Murder at the Serpentine Bridge (Wrexford & Sloane Mystery, #6)

Murder at the Serpentine BridgeMurder at the Serpentine Bridge
by Andrea Penrose
Rating: ★★★
isbn: 9781496732538
Series: Wrexford & Sloane #6
Publication Date: September 27, 2022
Pages: 361
Genre: Fiction, Historical, Mystery
Publisher: Kensington

Charlotte, now the Countess of Wrexford, would like nothing more than a summer of peace and quiet with her new husband and their unconventional family and friends. Still, some social obligations must be honored, especially with the grand Peace Celebrations unfolding throughout London to honor victory over Napoleon.

But when Wrexford and their two young wards, Raven and Hawk, discover a body floating in Hyde Park’s famous lake, that newfound peace looks to be at risk. The late Jeremiah Willis was the engineering genius behind a new design for a top-secret weapon, and the prototype is missing from the Royal Armory’s laboratory. Wrexford is tasked with retrieving it before it falls into the wrong hands. But there are unsettling complications to the case—including a family connection.

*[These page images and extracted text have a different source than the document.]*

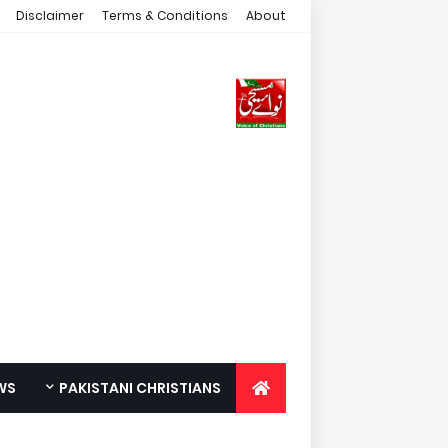
Disclaimer
Terms & Conditions
About
WS
PAKISTANI CHRISTIANS
FOR YOUTH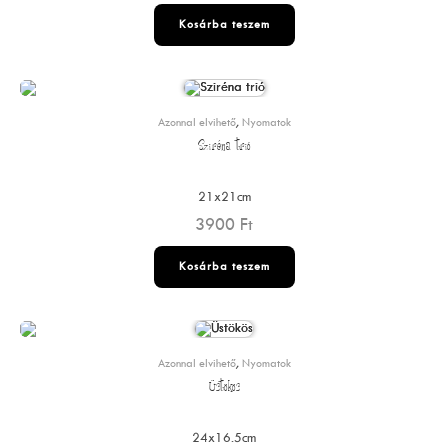
Kosárba teszem
Azonnal elvihető
,
Nyomatok
Sziréna trió
21x21cm
3900
Ft
Kosárba teszem
Azonnal elvihető
,
Nyomatok
Üstökös
24x16.5cm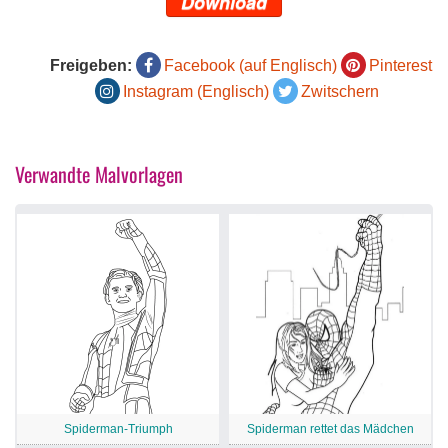
Download
Freigeben:
Facebook (auf Englisch)
Pinterest
Instagram (Englisch)
Zwitschern
Verwandte Malvorlagen
Spiderman-Triumph
Spiderman rettet das Mädchen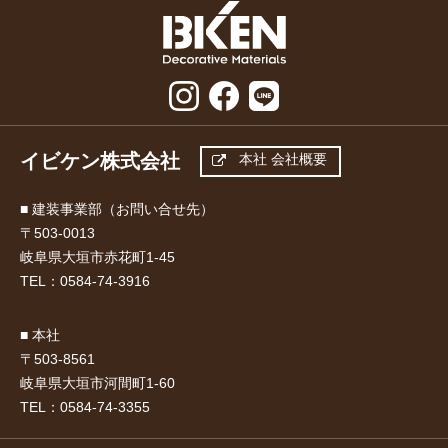
イビケン株式会社
本社 会社概要
■ 建装事業部（お問い合せ先）
〒503-0013
岐阜県大垣市赤花町1-45
TEL：
0584-74-3916
■ 本社
〒503-8561
岐阜県大垣市河間町1-60
TEL：
0584-74-3355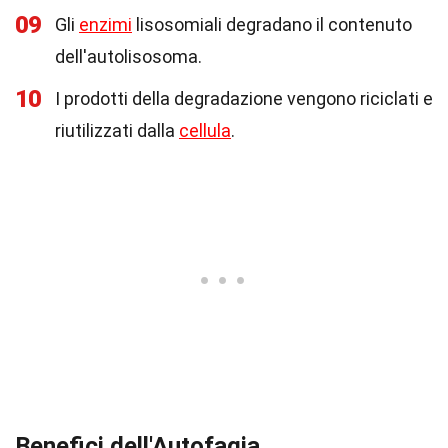
09
Gli
enzimi
lisosomiali degradano il contenuto
dell'autolisosoma.
10
I prodotti della degradazione vengono riciclati e
riutilizzati dalla
cellula
.
Benefici dell'Autofagia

Soon, old secrets are tangling with new betrayals, and as Charlotte and Wrexford spin through a web of international intrigue and sumptuous parties, they must race against time to save their loved ones from harm—and keep the weapon from igniting a new war . . .


Is platitudinal a word?  My spell checker thinks it is, but when I ask it to define it, I get the definition for latitudinal.

Anyway, this book is platitudinal, as in full of the platitudes.  All about love, and family, and friendship, which is all very nice, but not why I read mysteries.  Still, this book was better than the last one, which just about put me off the series entirely.  This one featured a plot of international intrigue entering around the London Peace Celebrations that took place after the Napoleonic war ended.  Penrose was clever; she wrote the story in such a way that I was sure it was transparent and I was going to be annoyed … but while I did figure out one part of the solution, I was totally wrong about the other.  There was also some double crossing and double dealing going on that made the whole thing more complicated than it looked.  Overall, it was a decent story, but not as compelling as the earliest entries.

At the end the author includes a note that clearly delineates what is historically factual and what she made up (which was actually not as much as I’d have guessed).